A Long Time Coming

A new book release of this easy to read collection of essays on ageing

A Long Time Coming

I remember sitting in the National Ageing Research Institute (NARI) annual seminar a few years ago, and being fascinated by the research that was being presented. I considered myself a fairly aware person with an interest in the world around me, but being new to the area of ageing research I quickly realised I knew very little about some of the issues and challenges facing older people. Over the years I realised that if I found the area interesting, chances were, others would too. So I decided to write a series of essays on aspects of old age that I thought were sometimes hidden away from the collective public consciousness.

The essays were mainly based on interviews with older people. Their interests or preoccupations led me to different areas to research and contemplate.
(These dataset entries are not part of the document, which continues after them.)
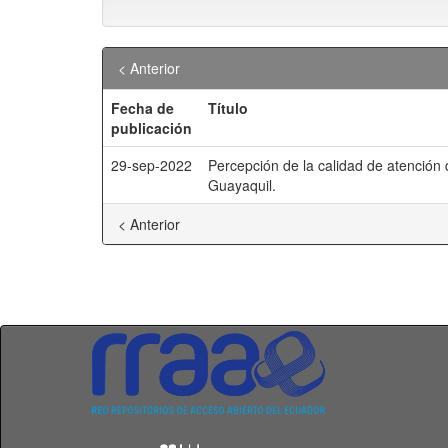
< Anterior
Fecha de
Título
publicación
29-sep-2022
Percepción de la calidad de atención 
Guayaquil.
< Anterior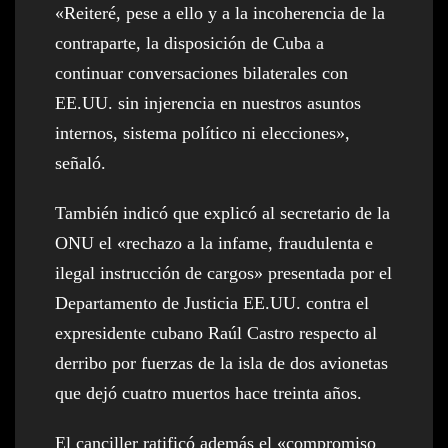
«Reiteré, pese a ello y a la incoherencia de la
contraparte, la disposición de Cuba a
continuar conversaciones bilaterales con
EE.UU. sin injerencia en nuestros asuntos
internos, sistema político ni elecciones»,
señaló.
También indicó que explicó al secretario de la
ONU el «rechazo a la infame, fraudulenta e
ilegal instrucción de cargos» presentada por el
Departamento de Justicia EE.UU. contra el
expresidente cubano Raúl Castro respecto al
derribo por fuerzas de la isla de dos avionetas
que dejó cuatro muertos hace treinta años.
El canciller ratificó además el «compromiso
In this way I wrote essays on how women felt about their ageing bodies, and society’s expectations of what getting older looks like; on the way novels are the perfect way of getting inside the minds of people with dementia and encouraging empathy for their situation; and on how older people in the Tiwi Islands live, and what more mainstream aged care services might learn from their approach. I also wrote about the loneliness and isolation experienced by some people living in nursing homes, the way financial exploitation and abuse of older people can lead to homelessness, and how younger feminists should be fighting for the rights of older women to proper care and inclusion.

One of the preoccupations that kept coming up was older people’s fear of being a burden. There is such a focus on maintaining our independence that many people worry about what will happen when they start to need help. This led to an essay on the right to be old, and it’s a theme that runs through the entire book, that ageing is not about staying young, it’s simply a part of the life course and should be accepted rather than feared.